Here's a video of a Mini Cooper R53 (new owner) running with an AC manifold attached. Notice the High side bounces from 150 to 250psi in a cycle with the fan kicking on. Low side wanders around 30psi. Shop was at 60degF
Does this indicate a blockage at the expansion valve? Or is there a non-condensible in the system?
AC blows cold but not freezing cold. Maybe 50degF (I need to put a probe in a vent still).

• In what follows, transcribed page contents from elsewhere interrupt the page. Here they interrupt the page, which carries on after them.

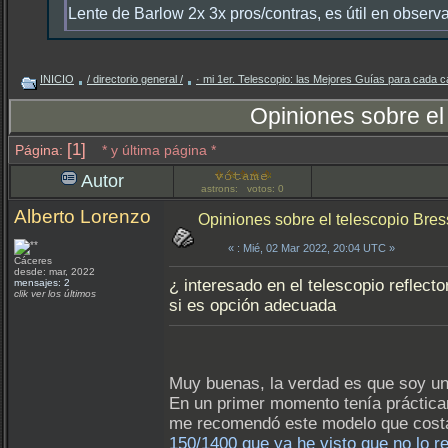
Lente de Barlow 2x 3x pros/contras, es útil en observ
INICIO
/ directorio general /
· mi 1er. Telescopio: las Mejores Guías para cada c
Opiniones sobre el
[1]
Página:
* y última página *
Autor
astrons: votos: 0
Alberto Lorenzo
Opiniones sobre el telescopio Bres
«
: Mié, 02 Mar 2022, 20:04 UTC »
Cáceres
desde: mar, 2022
¿ interesado en el telescopio reflec
mensajes: 2
clik ver los últimos
si es opción adecuada
Muy buenas, la verdad es que soy un
En un primer momento tenía práctica
me recomendó este modelo que costab
150/1400 que ya he visto que no lo 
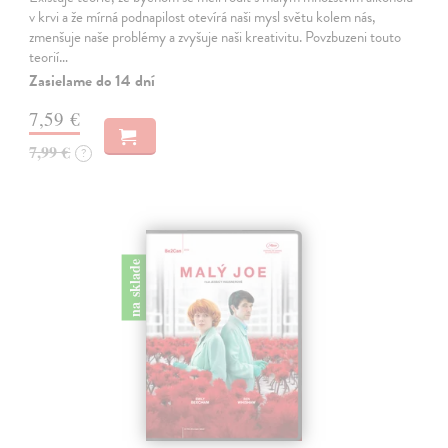
v krvi a že mírná podnapilost otevírá naši mysl světu kolem nás,
zmenšuje naše problémy a zvyšuje naši kreativitu. Povzbuzeni touto
teorií…
Zasielame do 14 dní
7,59 €
7,99 €
?
na sklade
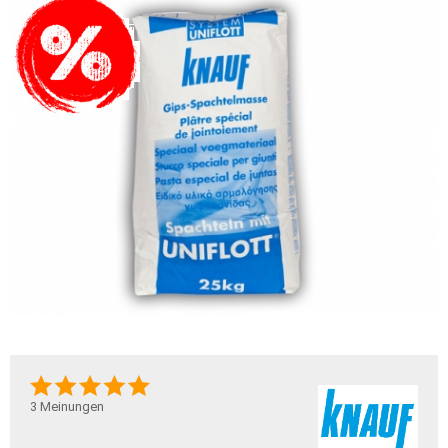
3
Meinungen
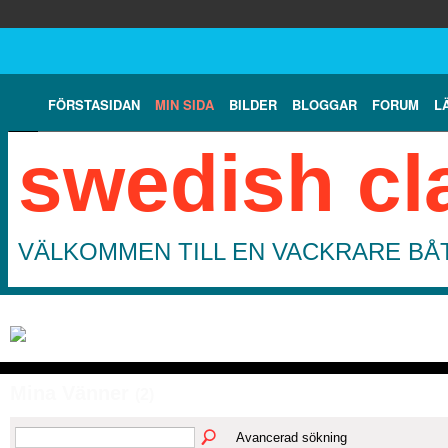
FÖRSTASIDAN
MIN SIDA
BILDER
BLOGGAR
FORUM
L
swedish cl
VÄLKOMMEN TILL EN VACKRARE BÅT
Mina Vänner
(2)
Avancerad sökning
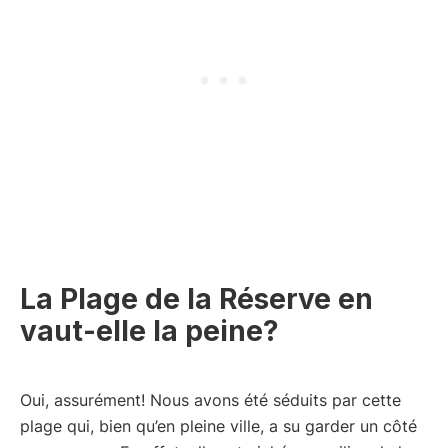
La Plage de la Réserve en
vaut-elle la peine?
Oui, assurément! Nous avons été séduits par cette
plage qui, bien qu’en pleine ville, a su garder un côté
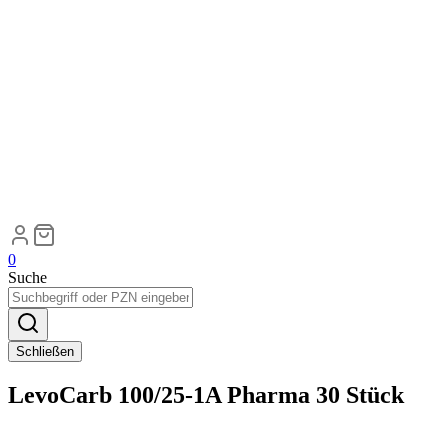
0
Suche
Schließen
LevoCarb 100/25-1A Pharma 30 Stück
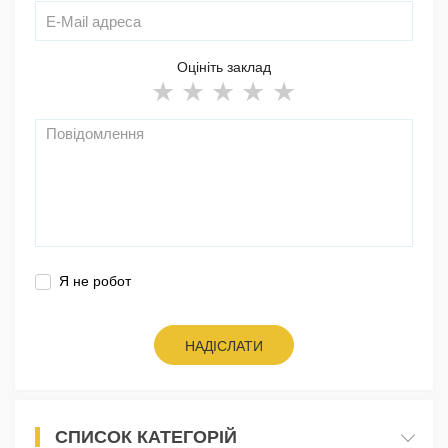
Оцініть заклад
Я не робот
НАДІСЛАТИ
СПИСОК КАТЕГОРІЙ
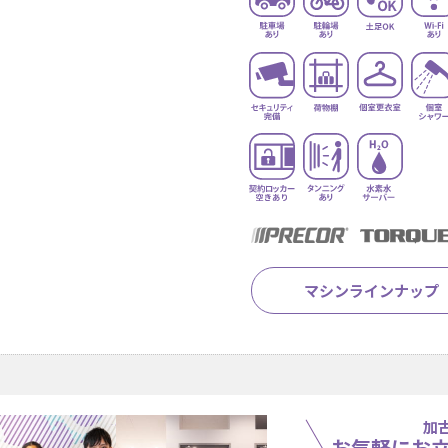
マシンラインナップ
加
お気軽にお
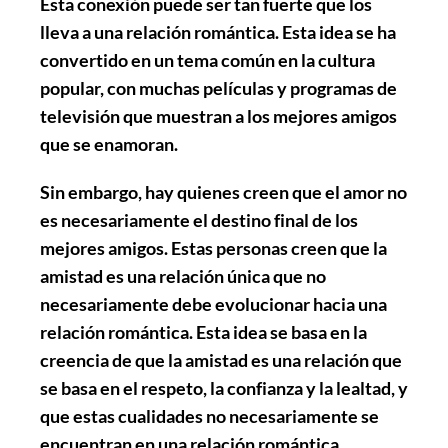
Esta conexión puede ser tan fuerte que los
lleva a una relación romántica. Esta idea se ha
convertido en un tema común en la cultura
popular, con muchas películas y programas de
televisión que muestran a los mejores amigos
que se enamoran.
Sin embargo, hay quienes creen que el amor no
es necesariamente el destino final de los
mejores amigos. Estas personas creen que la
amistad es una relación única que no
necesariamente debe evolucionar hacia una
relación romántica. Esta idea se basa en la
creencia de que la amistad es una relación que
se basa en el respeto, la confianza y la lealtad, y
que estas cualidades no necesariamente se
encuentran en una relación romántica.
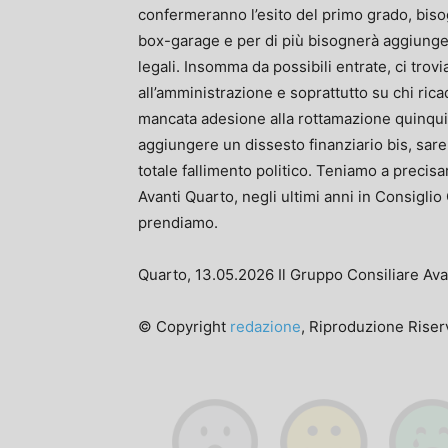
confermeranno l’esito del primo grado, bisogn
box-garage e per di più bisognerà aggiungere
legali. Insomma da possibili entrate, ci tro
all’amministrazione e soprattutto su chi rica
mancata adesione alla rottamazione quinquies
aggiungere un dissesto finanziario bis, sar
totale fallimento politico. Teniamo a precis
Avanti Quarto, negli ultimi anni in Consiglio
prendiamo.
Quarto, 13.05.2026 Il Gruppo Consiliare Ava
© Copyright
redazione
, Riproduzione Riserv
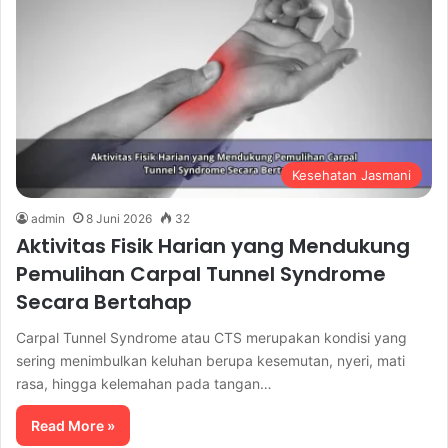
Kesehatan Jasmani
admin
8 Juni 2026
32
Aktivitas Fisik Harian yang Mendukung
Pemulihan Carpal Tunnel Syndrome
Secara Bertahap
Carpal Tunnel Syndrome atau CTS merupakan kondisi yang
sering menimbulkan keluhan berupa kesemutan, nyeri, mati
rasa, hingga kelemahan pada tangan…
Read More »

Fan kicks on, removes heat from condenser, high side pressure drops; this is how it works. I see no correlation to think expansion valve. You can test for non-condensable with a refrigerant analyzer, or evacuate and recharge to spec to eliminate both low charge or non condensable unknowns. So, is the fan not coming on at the right time? The computer may be taking into account your low ambient temp. A scanner is needed to evaluate and monitor all the computer commands to determine if everything is functioning properly or not. Its a high tech Mini BMW.
Well, having looked at manifolds setup on other Minis the HIGH side is much more stable. 100psi fluctuation seems like a lot...no? Fan seems to be coming on at the right time.
Additionally, someone (I just got this car) had the clutch coil unplugged. As if to render the AC system inoperable. And at times the engine seems to bog down from the compressor load.
I'll be doing an evacuation and recharge this weekend if time permits. I just wanted to get some feedback on this 100psi HIGH side fluctuation going into it.
The high side will go up and up until the computer decides to turn the fan on, so you really can't tell anything from pressures with the fan off. 150 with the fan on seems OK, but if the system is undercharged it is likely to keep going lower had the computer not turned the fan off.
Charge by weight is an essential first step on any modern system and the only way to be sure the charge is right.